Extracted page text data
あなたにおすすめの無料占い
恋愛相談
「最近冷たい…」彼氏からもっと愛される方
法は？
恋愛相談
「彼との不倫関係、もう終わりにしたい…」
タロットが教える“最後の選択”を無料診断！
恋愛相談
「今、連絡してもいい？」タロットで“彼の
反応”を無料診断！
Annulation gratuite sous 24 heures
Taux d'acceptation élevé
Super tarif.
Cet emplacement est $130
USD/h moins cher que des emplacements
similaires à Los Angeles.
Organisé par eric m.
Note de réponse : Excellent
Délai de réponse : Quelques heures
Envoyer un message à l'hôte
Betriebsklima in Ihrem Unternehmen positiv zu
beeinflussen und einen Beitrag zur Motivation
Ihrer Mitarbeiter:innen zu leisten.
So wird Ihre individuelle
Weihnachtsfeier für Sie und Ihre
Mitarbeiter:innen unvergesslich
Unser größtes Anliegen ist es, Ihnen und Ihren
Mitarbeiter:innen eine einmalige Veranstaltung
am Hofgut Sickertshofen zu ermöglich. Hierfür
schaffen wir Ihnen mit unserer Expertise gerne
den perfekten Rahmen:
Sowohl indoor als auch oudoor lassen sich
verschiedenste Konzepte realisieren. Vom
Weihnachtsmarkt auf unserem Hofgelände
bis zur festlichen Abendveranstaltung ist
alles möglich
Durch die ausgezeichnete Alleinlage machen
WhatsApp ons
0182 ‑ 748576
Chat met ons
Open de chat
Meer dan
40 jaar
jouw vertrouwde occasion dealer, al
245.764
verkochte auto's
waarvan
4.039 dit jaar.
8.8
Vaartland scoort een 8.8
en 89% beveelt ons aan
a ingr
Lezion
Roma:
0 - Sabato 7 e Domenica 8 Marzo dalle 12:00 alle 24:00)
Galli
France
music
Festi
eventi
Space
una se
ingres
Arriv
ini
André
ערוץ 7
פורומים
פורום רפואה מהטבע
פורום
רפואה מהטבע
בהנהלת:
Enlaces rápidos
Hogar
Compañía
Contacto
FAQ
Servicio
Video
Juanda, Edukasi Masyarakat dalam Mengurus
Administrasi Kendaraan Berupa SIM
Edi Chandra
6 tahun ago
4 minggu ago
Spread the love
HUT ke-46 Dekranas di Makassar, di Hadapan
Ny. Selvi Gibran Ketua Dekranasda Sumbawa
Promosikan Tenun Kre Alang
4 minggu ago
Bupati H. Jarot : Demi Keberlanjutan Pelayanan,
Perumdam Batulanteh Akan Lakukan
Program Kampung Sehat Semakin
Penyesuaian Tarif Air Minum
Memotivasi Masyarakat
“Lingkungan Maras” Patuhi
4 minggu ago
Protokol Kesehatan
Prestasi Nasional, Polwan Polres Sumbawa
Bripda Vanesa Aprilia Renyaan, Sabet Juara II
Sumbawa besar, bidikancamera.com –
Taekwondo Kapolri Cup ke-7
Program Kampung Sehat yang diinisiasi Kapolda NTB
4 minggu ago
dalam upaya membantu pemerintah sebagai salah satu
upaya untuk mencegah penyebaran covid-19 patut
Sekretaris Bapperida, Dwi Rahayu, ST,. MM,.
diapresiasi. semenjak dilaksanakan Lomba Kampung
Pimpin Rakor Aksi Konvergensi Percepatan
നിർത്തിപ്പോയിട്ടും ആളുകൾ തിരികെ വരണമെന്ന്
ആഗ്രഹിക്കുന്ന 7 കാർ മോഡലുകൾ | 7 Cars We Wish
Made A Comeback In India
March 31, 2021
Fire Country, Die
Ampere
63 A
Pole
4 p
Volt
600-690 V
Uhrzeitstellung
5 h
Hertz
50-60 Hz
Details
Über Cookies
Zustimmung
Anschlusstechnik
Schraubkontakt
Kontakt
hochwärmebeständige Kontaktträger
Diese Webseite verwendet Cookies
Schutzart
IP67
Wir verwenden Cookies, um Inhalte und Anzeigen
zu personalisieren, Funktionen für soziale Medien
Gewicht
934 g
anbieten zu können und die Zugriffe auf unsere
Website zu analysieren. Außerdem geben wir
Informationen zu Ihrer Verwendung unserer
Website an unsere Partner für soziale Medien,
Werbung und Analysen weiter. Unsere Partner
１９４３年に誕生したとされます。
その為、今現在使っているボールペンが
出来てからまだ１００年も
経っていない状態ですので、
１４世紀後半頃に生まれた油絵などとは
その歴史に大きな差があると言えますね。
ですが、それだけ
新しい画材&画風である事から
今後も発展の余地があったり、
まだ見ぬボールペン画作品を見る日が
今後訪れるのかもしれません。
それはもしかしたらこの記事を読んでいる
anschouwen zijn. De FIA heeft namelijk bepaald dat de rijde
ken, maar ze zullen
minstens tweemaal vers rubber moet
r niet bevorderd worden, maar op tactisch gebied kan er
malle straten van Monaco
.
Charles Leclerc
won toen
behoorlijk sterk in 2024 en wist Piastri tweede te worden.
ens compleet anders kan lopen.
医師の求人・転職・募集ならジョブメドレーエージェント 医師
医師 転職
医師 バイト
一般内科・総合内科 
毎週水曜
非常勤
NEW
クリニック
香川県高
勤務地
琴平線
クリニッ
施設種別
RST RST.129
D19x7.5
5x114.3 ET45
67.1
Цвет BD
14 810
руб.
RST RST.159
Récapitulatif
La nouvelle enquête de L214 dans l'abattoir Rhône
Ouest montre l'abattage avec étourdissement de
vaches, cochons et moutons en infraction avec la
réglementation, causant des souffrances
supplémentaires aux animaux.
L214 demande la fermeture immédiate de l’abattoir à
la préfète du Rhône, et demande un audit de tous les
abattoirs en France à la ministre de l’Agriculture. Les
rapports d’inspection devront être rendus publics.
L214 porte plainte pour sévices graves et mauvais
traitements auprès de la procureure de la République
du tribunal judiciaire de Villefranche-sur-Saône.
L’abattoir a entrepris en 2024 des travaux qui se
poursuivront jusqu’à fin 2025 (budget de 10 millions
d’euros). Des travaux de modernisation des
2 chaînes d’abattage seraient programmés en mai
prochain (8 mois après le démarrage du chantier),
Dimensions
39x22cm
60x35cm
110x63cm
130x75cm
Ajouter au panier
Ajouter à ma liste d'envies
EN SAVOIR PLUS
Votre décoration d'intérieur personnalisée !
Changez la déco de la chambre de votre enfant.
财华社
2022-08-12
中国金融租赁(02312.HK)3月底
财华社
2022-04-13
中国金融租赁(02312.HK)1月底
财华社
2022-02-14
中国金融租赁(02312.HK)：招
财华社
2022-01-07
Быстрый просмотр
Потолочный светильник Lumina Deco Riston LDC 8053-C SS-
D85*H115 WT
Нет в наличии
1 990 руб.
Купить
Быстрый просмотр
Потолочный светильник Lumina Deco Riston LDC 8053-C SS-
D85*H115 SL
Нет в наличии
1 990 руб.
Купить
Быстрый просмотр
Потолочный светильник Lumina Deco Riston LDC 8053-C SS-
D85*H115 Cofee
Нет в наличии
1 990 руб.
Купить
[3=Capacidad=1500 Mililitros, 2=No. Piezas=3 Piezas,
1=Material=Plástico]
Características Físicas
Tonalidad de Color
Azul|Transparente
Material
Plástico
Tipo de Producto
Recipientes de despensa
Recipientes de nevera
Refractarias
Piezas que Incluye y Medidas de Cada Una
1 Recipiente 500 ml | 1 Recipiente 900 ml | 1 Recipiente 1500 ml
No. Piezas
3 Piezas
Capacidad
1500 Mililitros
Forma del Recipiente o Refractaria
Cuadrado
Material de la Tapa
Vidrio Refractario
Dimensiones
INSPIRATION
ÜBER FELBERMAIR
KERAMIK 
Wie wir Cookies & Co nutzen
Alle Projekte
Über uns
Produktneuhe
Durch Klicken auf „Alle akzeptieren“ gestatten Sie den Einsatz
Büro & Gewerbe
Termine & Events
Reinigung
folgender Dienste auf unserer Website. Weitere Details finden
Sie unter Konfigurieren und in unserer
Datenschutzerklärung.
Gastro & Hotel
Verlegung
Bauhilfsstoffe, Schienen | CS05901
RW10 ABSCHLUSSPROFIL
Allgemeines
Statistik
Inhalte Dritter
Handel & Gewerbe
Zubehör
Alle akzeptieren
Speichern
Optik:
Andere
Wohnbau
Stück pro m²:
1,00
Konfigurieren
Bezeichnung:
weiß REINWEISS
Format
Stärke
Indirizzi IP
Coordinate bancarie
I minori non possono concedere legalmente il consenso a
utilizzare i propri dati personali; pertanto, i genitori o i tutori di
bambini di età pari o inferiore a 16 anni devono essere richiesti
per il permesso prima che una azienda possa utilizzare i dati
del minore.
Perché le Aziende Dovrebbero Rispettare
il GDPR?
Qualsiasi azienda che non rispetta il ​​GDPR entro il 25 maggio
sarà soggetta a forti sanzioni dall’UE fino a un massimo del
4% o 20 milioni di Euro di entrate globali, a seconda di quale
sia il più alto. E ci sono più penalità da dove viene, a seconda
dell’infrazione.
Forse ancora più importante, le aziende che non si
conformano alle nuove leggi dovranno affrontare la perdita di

=== WHAT YOU SHOULD DO ===
Please copy the lines above from the line with "Betriebsklima in Ihrem Unternehmen positiv zu" up to and including the line with "Mitarbeiter:innen eine einmalige", exactly as written and with nothing else.

=== RESPONSE TO THIS EXERCISE ===
Betriebsklima in Ihrem Unternehmen positiv zu
beeinflussen und einen Beitrag zur Motivation
Ihrer Mitarbeiter:innen zu leisten.
So wird Ihre individuelle
Weihnachtsfeier für Sie und Ihre
Mitarbeiter:innen unvergesslich
Unser größtes Anliegen ist es, Ihnen und Ihren
Mitarbeiter:innen eine einmalige Veranstaltung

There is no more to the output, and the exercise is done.